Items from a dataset
----
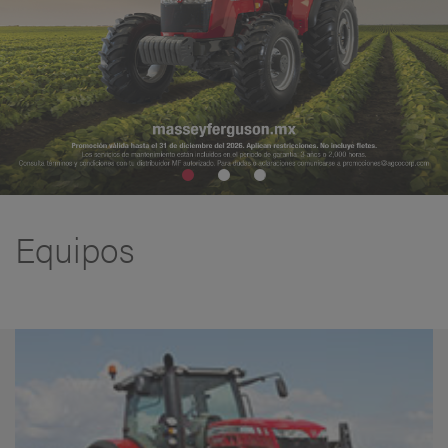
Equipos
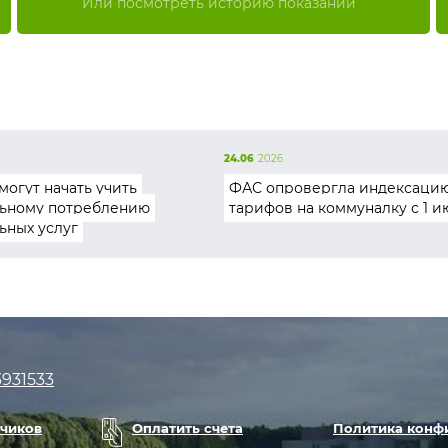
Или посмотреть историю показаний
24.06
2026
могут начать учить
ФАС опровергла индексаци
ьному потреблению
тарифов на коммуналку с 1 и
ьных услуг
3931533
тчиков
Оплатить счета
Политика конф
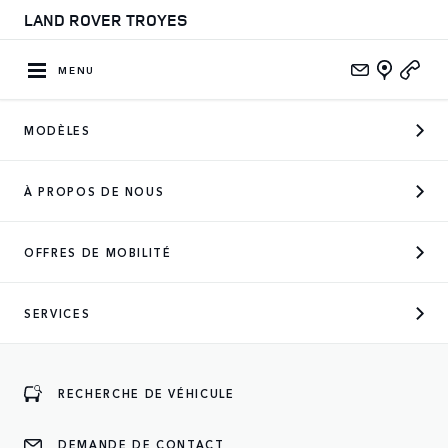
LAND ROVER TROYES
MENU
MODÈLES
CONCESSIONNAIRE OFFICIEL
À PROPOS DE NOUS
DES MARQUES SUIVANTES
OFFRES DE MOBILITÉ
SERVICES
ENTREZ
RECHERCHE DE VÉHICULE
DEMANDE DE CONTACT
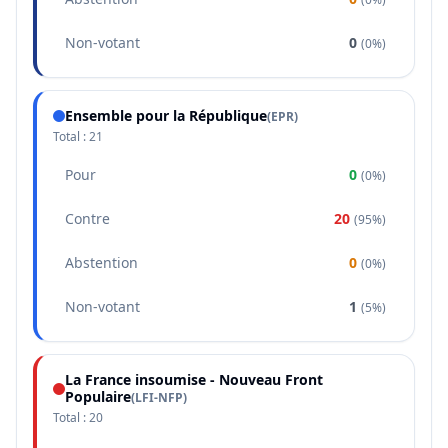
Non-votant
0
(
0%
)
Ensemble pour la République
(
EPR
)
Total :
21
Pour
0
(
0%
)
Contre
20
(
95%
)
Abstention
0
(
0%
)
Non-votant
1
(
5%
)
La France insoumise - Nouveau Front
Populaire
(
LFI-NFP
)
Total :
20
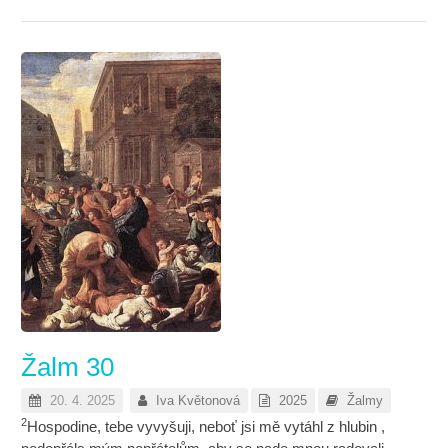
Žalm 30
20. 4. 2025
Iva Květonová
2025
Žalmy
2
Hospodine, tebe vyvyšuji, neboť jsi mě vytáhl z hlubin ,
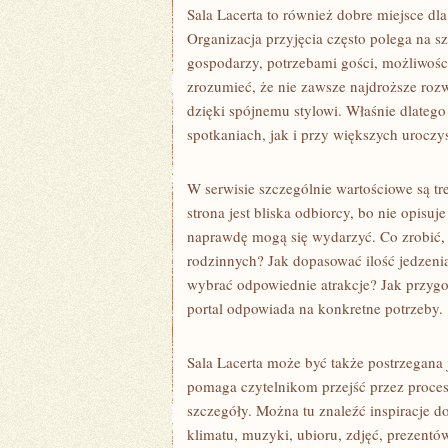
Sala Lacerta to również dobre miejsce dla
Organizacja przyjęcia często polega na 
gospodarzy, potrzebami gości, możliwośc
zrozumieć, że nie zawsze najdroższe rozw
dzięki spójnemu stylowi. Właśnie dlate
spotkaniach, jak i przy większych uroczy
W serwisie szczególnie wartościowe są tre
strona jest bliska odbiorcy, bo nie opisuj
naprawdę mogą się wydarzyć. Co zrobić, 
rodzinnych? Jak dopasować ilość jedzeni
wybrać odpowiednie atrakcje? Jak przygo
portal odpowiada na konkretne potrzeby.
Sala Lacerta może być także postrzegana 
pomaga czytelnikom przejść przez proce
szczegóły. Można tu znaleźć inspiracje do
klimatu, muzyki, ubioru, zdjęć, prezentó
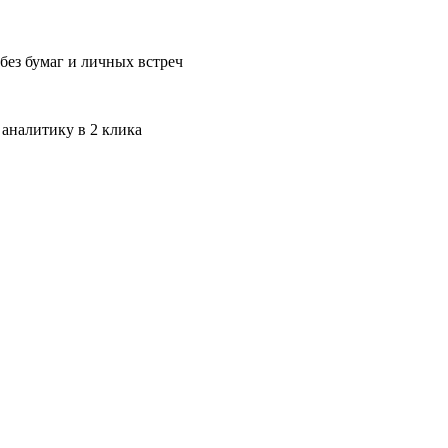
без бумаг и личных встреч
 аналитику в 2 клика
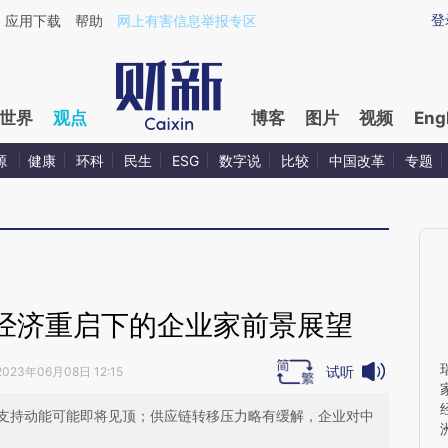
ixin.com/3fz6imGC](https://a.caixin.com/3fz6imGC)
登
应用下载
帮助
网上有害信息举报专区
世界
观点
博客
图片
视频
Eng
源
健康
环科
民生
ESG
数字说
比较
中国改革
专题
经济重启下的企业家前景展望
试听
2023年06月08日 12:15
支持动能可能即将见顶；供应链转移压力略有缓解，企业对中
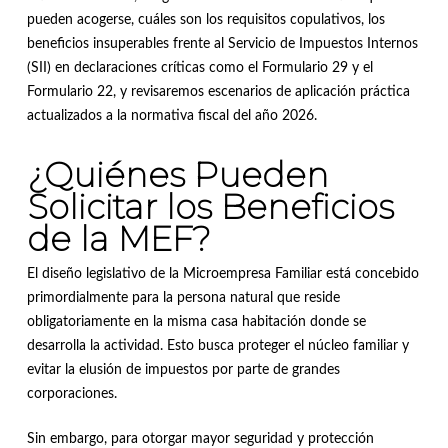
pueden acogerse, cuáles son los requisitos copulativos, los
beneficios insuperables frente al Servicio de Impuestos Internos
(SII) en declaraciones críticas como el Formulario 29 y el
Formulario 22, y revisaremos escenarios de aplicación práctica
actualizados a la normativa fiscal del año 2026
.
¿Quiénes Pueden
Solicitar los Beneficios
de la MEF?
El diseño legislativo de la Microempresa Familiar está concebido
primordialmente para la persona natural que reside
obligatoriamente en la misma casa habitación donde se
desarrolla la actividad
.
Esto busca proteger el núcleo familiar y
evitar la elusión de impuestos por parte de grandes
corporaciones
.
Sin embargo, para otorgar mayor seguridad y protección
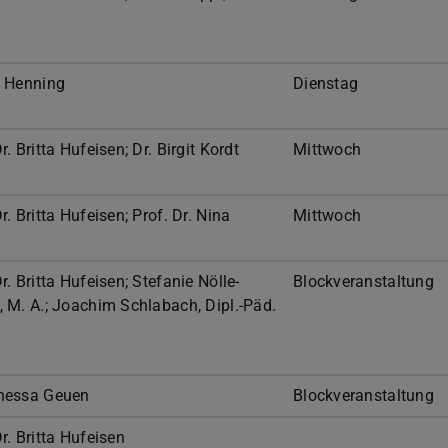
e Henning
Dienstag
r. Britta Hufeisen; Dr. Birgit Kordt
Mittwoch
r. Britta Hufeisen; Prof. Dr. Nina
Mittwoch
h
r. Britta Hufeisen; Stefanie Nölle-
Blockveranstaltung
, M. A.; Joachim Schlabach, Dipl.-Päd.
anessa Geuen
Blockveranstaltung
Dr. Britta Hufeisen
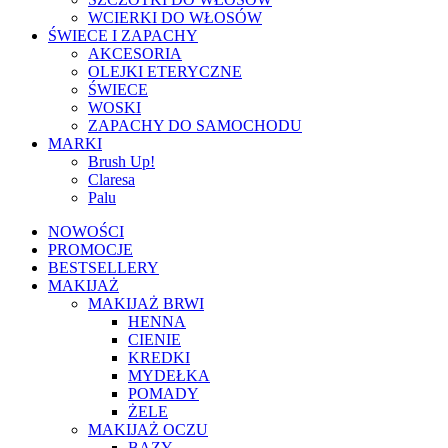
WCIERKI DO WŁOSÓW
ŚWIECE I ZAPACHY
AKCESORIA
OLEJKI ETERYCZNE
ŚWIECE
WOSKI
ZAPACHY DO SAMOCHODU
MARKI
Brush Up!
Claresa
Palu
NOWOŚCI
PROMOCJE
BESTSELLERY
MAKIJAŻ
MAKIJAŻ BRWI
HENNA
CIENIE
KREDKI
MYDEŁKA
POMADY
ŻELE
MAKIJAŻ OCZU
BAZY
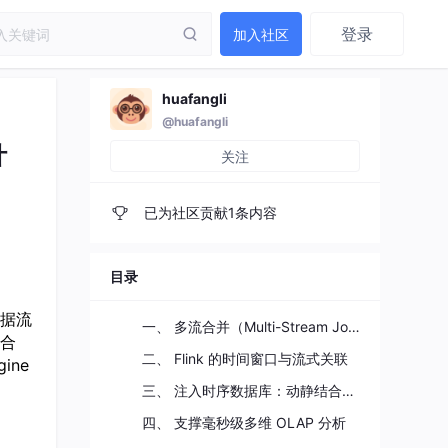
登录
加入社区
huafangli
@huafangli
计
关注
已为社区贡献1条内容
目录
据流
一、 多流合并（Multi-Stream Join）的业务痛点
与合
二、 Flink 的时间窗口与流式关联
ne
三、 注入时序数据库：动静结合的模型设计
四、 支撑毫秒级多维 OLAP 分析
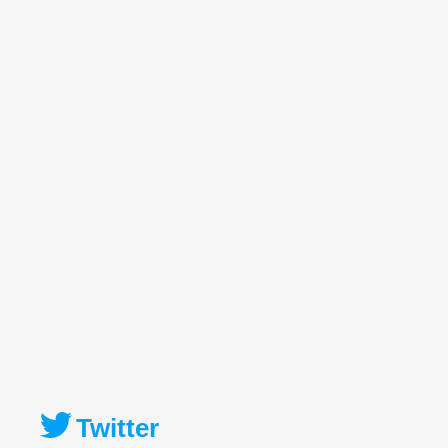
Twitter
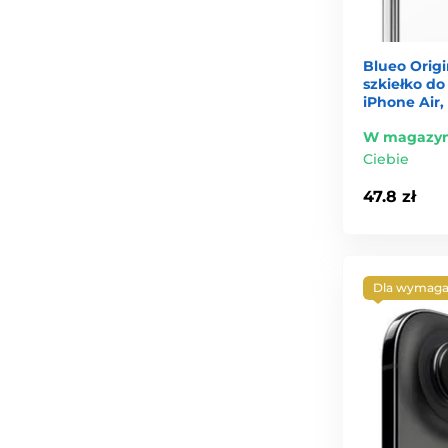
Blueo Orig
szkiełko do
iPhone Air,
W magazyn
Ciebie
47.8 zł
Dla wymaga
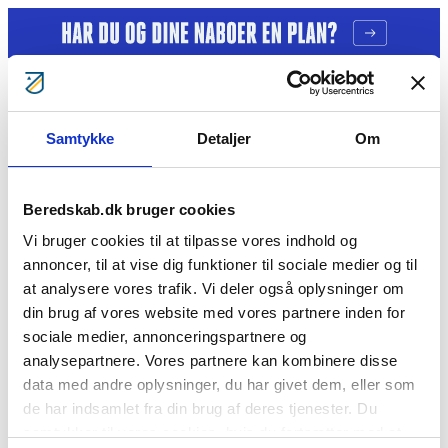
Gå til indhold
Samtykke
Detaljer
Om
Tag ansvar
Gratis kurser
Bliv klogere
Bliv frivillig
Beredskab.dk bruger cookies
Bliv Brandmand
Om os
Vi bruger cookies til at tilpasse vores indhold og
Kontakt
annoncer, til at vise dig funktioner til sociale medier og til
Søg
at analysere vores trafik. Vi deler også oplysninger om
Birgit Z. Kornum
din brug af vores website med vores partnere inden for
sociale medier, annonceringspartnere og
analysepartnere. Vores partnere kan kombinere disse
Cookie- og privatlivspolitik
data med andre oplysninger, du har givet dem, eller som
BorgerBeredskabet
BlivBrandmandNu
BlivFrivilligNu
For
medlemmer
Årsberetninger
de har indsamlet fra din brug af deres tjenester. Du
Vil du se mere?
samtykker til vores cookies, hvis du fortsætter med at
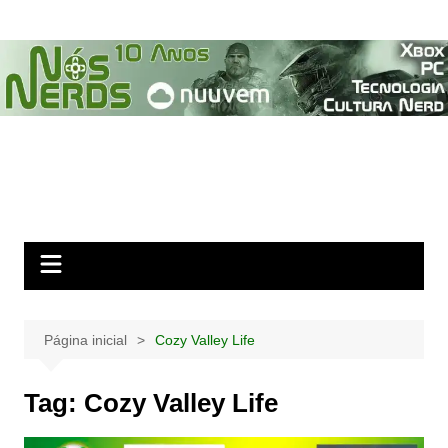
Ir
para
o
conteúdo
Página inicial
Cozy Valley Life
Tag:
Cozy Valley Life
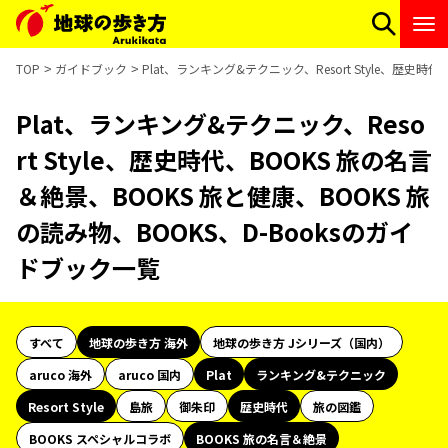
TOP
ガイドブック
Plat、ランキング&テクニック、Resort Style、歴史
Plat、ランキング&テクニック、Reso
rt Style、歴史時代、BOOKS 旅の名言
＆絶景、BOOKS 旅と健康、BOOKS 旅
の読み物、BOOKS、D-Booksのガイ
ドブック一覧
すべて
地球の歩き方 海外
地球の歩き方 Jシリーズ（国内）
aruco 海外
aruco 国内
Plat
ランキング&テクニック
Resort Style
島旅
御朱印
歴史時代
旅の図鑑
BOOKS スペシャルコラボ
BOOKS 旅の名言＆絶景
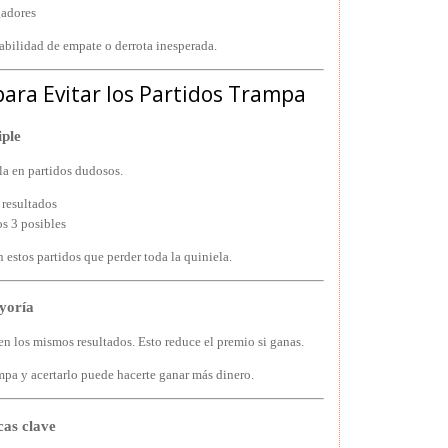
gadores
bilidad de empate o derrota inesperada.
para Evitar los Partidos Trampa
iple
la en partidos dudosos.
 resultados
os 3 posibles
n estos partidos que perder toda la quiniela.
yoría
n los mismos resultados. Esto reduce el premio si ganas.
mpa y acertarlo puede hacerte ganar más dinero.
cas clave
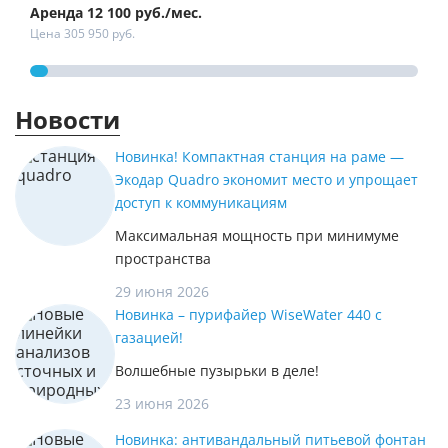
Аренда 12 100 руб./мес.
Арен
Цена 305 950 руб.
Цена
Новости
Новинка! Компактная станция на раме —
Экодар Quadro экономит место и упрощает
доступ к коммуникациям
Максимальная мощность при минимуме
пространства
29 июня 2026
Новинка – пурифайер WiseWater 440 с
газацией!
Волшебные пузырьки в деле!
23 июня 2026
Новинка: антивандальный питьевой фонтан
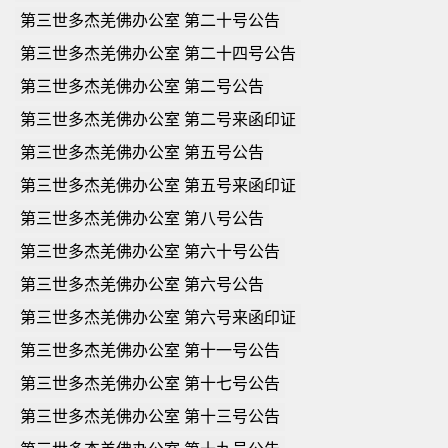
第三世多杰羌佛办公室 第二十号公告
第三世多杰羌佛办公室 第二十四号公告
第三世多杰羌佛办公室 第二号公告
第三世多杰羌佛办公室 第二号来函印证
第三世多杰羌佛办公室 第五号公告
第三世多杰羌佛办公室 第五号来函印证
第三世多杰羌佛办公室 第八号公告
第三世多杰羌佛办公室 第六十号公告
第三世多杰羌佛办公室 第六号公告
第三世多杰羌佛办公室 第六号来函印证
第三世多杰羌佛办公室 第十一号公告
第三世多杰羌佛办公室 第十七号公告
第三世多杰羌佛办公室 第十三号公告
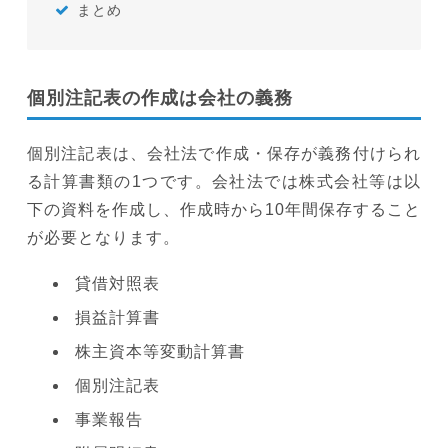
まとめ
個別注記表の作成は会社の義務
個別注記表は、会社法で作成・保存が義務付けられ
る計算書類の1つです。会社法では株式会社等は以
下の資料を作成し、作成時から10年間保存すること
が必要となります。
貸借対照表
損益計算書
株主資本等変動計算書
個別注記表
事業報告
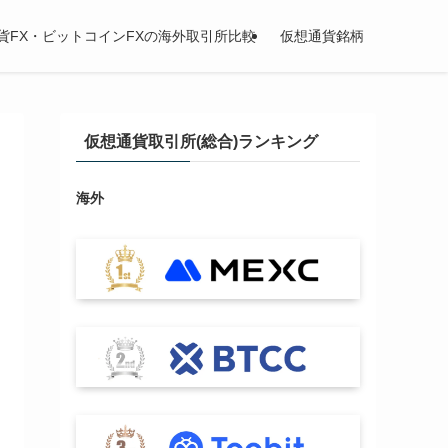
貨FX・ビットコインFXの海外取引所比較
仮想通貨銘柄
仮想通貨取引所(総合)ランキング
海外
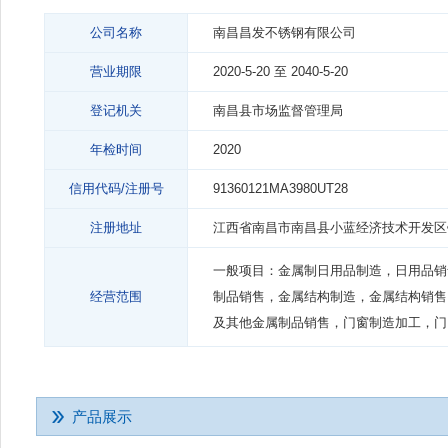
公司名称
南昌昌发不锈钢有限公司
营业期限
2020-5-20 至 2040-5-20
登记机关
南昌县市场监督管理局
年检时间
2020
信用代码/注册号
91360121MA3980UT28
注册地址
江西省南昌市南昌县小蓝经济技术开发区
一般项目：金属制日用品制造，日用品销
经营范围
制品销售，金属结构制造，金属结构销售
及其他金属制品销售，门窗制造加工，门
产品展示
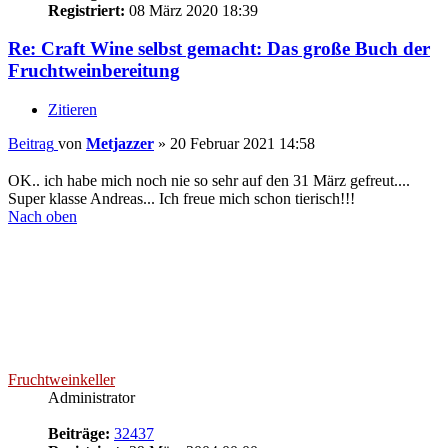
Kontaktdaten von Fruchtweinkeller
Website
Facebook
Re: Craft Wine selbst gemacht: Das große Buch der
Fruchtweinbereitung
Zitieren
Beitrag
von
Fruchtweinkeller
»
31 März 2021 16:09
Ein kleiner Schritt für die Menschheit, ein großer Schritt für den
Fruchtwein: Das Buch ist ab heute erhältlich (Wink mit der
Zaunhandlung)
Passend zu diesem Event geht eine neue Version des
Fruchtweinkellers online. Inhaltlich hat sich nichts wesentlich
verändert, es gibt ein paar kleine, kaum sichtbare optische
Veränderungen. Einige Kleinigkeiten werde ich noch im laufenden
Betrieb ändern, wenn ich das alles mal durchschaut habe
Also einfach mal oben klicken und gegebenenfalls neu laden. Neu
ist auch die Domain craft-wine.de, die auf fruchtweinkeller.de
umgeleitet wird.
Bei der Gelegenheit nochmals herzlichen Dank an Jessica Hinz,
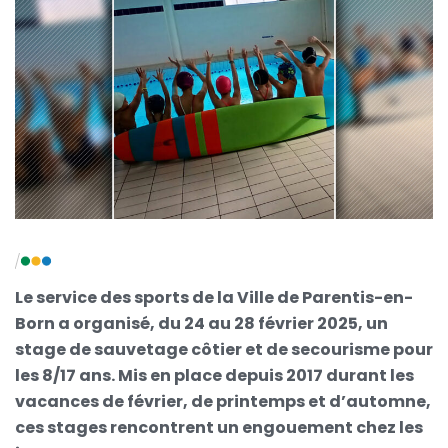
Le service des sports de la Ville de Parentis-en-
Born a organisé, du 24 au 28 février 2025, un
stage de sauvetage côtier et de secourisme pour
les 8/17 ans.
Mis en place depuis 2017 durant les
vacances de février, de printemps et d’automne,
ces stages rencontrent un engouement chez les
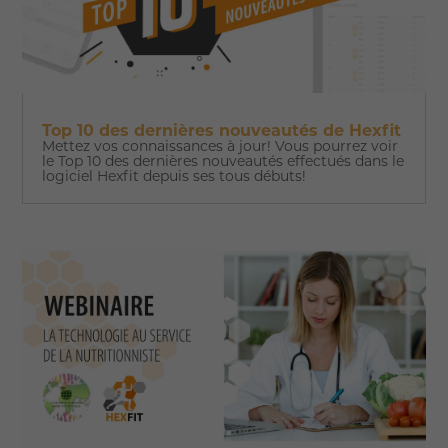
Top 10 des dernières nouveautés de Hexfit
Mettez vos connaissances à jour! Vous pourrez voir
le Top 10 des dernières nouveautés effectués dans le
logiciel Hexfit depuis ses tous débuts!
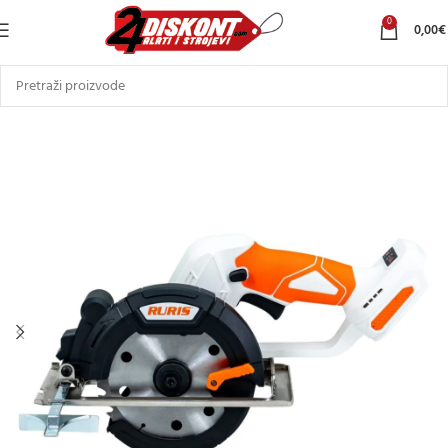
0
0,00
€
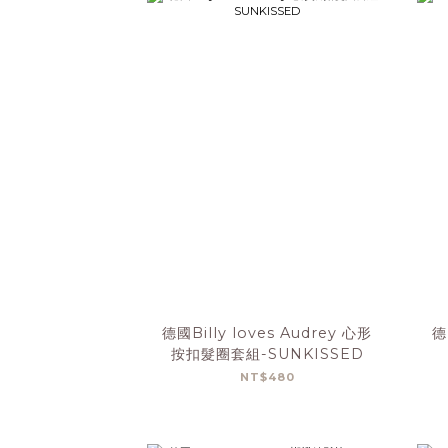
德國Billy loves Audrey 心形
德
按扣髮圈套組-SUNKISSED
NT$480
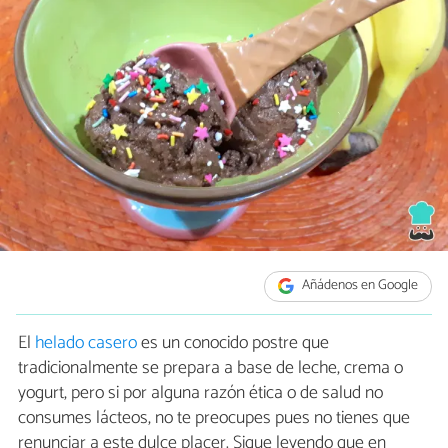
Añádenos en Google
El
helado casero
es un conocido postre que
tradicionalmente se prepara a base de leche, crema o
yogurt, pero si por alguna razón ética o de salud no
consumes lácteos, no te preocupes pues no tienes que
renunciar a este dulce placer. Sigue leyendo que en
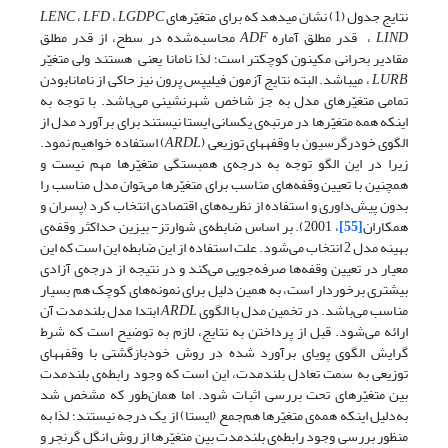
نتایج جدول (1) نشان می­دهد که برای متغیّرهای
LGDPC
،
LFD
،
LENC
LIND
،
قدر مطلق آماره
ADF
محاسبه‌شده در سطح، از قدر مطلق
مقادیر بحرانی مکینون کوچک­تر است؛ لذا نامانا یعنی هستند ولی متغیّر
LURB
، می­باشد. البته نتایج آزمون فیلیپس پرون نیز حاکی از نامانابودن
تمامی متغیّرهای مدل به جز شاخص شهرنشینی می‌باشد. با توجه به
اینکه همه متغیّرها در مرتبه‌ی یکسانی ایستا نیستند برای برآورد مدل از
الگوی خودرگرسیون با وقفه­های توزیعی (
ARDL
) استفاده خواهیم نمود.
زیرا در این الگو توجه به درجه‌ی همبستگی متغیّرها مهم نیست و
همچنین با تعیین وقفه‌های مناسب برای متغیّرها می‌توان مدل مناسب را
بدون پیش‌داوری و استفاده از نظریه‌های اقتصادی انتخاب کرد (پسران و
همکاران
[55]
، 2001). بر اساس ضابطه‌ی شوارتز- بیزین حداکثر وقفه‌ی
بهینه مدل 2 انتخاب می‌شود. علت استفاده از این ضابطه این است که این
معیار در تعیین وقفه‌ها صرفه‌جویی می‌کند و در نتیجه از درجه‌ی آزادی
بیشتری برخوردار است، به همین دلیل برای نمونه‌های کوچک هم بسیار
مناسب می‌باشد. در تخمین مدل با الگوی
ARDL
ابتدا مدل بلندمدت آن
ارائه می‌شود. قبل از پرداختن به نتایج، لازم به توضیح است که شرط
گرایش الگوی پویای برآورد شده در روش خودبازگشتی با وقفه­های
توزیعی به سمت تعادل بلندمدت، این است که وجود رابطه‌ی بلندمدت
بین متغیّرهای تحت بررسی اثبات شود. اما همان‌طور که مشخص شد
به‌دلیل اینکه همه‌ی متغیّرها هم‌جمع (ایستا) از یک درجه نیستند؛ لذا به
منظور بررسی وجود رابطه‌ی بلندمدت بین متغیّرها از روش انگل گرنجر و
----
THE TASK:
Using the data above, tally the lines that contain the string "BOOKS" and state only the result.

FINAL ANSWER:
5